VAS: visual analogue scale; ACPA’s QoL scale: American Chronic Pain Association’s Quality of Life Scale; SF-36: Short Form-36 quality of life questionnaire; Oswestry scale: Oswestry Low Back Pain Disability Questionnaire; PGIC: patient global impression of change. x represents the visit when each of the items in the list was performed.
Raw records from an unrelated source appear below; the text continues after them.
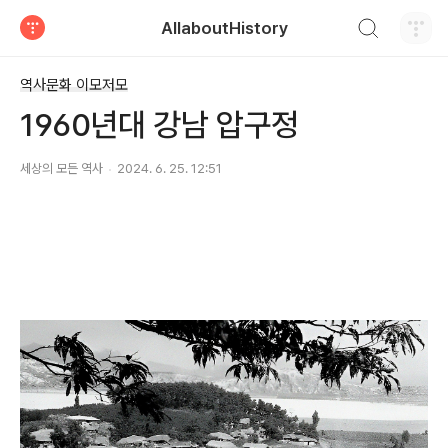
검색하기
AllaboutHistory
티스토리
역사문화 이모저모
1960년대 강남 압구정
세상의 모든 역사
2024. 6. 25. 12:51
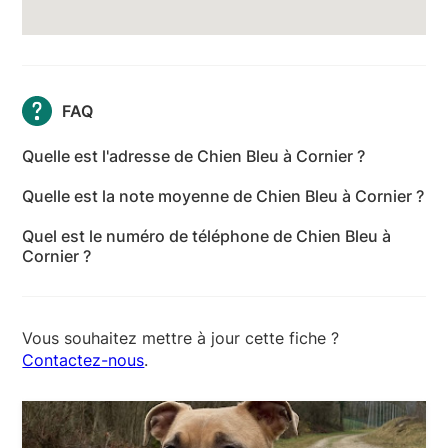
FAQ
Quelle est l'adresse de Chien Bleu à Cornier ?
L'adresse de Chien Bleu à Cornier est 813 Route du
Quelle est la note moyenne de Chien Bleu à Cornier ?
Châtelet, 74800 Cornier - Haute-Savoie
Chien Bleu à Cornier a reçu 13 avis pour une note
Quel est le numéro de téléphone de Chien Bleu à
moyenne de 5 sur 5.
Cornier ?
Le numéro de téléphone de Chien Bleu à Cornier est
+33 6 28 21 58 52
Vous souhaitez mettre à jour cette fiche ?
Contactez-nous
.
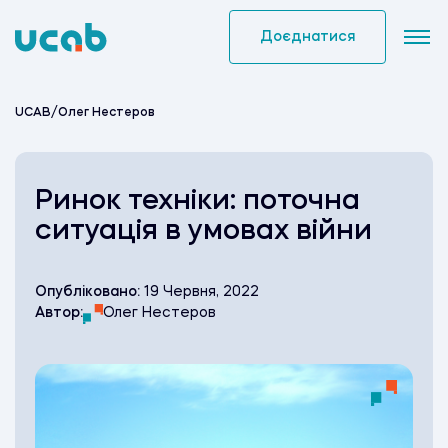
Skip
to
Доєднатися
content
UCAB
/
Олег Нестеров
Ринок техніки: поточна
ситуація в умовах війни
Опубліковано:
19 Червня, 2022
Автор:
Олег Нестеров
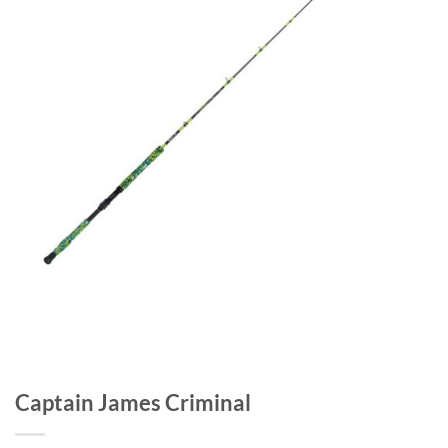
Captain James Criminal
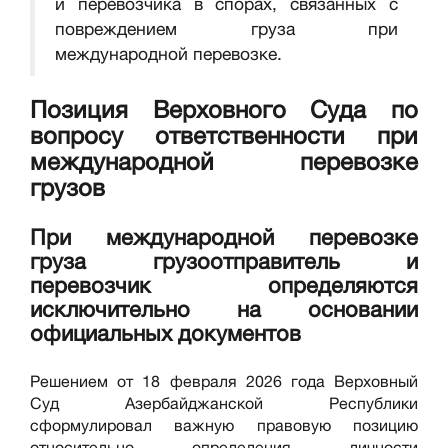
и перевозчика в спорах, связанных с
повреждением груза при
международной перевозке.
Позиция Верховного Суда по
вопросу ответственности при
международной перевозке
грузов
При международной перевозке
груза грузоотправитель и
перевозчик определяются
исключительно на основании
официальных документов
Решением от 18 февраля 2026 года Верховный
Суд Азербайджанской Республики
сформулировал важную правовую позицию
относительно определения личности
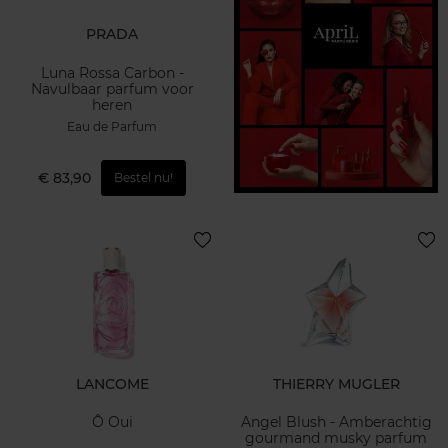
PRADA
Luna Rossa Carbon -
Navulbaar parfum voor
heren
Eau de Parfum
€ 83,90
Bestel nu!
LANCOME
THIERRY MUGLER
Ô Oui
Angel Blush - Amberachtig
gourmand musky parfum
Study subjects revisited the clinic again at Weeks 6, 12, and 16 during which physical examination, the VAS scores, and the three questionnaires were reassessed. In addition, during these visits, the subject’s impression of change was recorded using the Patient’s Global Impression of Change (PGIC) scale (Table 3). The PGIC score varies from “much improved” to “much worse” on a 0 to 7 scale. Subjects were contacted at Weeks 4, 8, and 10 telephonically to assess the presence or absence of any side effects. They mailed the results of the VAS and quality of life questionnaires at Weeks 4, 8, and 10. The primary outcome measure was the proportion of patients with VAS scores of <4 in the aboA and placebo groups at Week 6. The secondary outcomes were changes in the scores of those three questionnaires and PGIC at the same time mark.